** TASK ITEM **
Below are records with pictures in them; print them exactly, omitting the pictures.

** RECORD EXCERPTS **
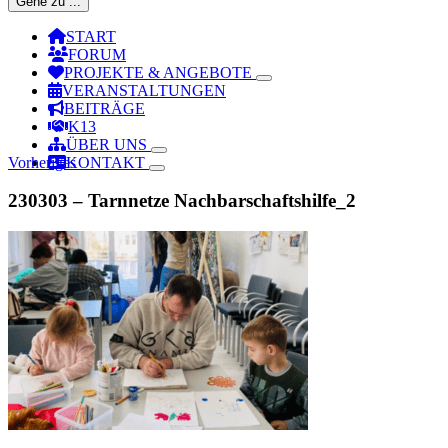
Gehe zu ...
START
FORUM
PROJEKTE & ANGEBOTE
VERANSTALTUNGEN
BEITRÄGE
K13
ÜBER UNS
Vorheriges
KONTAKT
230303 – Tarnnetze Nachbarschaftshilfe_2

** EXERCISE RESPONSE **
Gehe zu ...
START
FORUM
PROJEKTE & ANGEBOTE
VERANSTALTUNGEN
BEITRÄGE
K13
ÜBER UNS
Vorheriges
KONTAKT
230303 – Tarnnetze Nachbarschaftshilfe_2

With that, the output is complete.